ASSIGNMENT: Omit the pictures. Transcribe exactly the lines below, from the one with "Maratha Mandir’s Babasaheb" up to and including the last.

Records excerpted from a collection
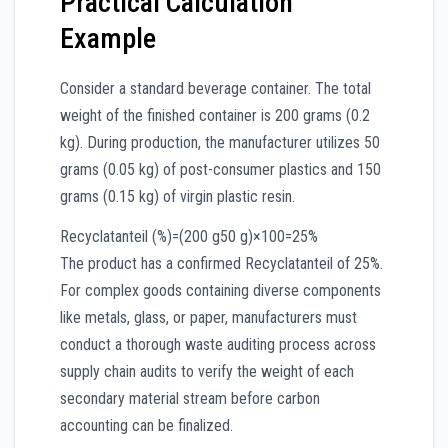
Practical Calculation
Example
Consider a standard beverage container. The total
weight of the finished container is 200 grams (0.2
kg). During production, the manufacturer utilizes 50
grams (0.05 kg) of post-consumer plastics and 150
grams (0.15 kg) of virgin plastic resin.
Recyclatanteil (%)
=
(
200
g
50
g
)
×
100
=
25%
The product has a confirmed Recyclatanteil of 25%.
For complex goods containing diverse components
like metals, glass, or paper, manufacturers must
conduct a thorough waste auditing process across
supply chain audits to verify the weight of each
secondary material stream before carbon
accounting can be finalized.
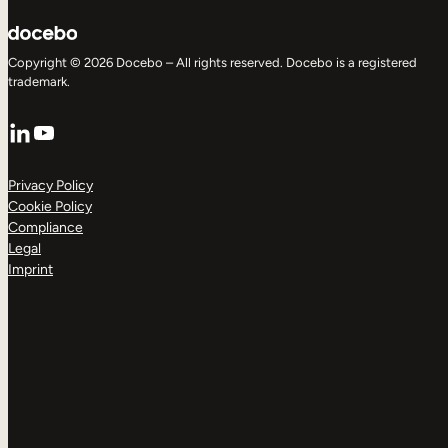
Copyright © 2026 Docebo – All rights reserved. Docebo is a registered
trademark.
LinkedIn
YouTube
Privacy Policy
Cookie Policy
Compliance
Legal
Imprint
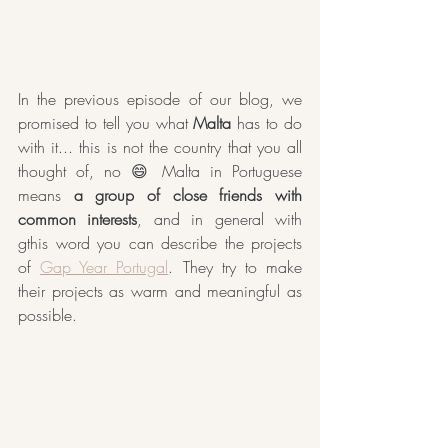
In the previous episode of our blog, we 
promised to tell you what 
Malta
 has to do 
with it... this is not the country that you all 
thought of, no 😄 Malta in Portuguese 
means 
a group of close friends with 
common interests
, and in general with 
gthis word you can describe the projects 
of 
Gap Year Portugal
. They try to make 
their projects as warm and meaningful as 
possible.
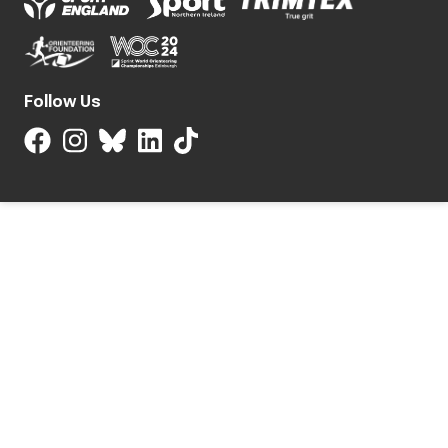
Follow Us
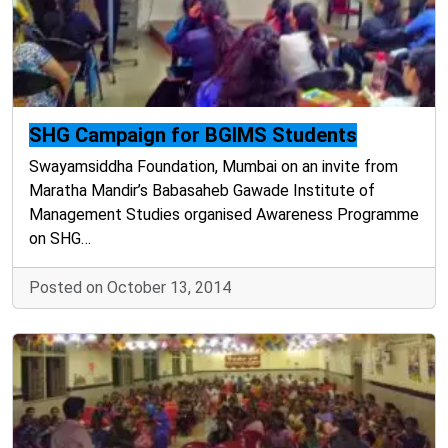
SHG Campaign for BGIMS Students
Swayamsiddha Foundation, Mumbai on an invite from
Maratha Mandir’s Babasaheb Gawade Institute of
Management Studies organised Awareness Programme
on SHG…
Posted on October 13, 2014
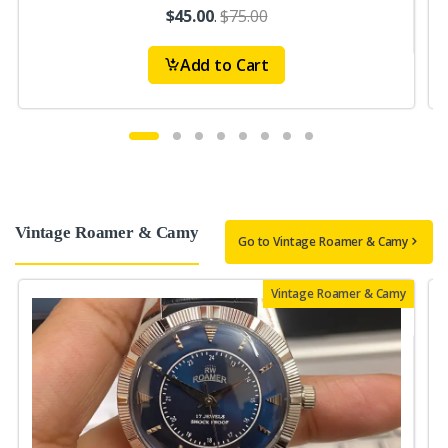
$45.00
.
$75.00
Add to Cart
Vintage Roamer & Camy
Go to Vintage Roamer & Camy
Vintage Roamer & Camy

TASK RESULT:
Maratha Mandir’s Babasaheb Gawade Institute of
Management Studies organised Awareness Programme
on SHG…
Posted on October 13, 2014
$45.00
.
$75.00
Add to Cart
Vintage Roamer & Camy
Go to Vintage Roamer & Camy
Vintage Roamer & Camy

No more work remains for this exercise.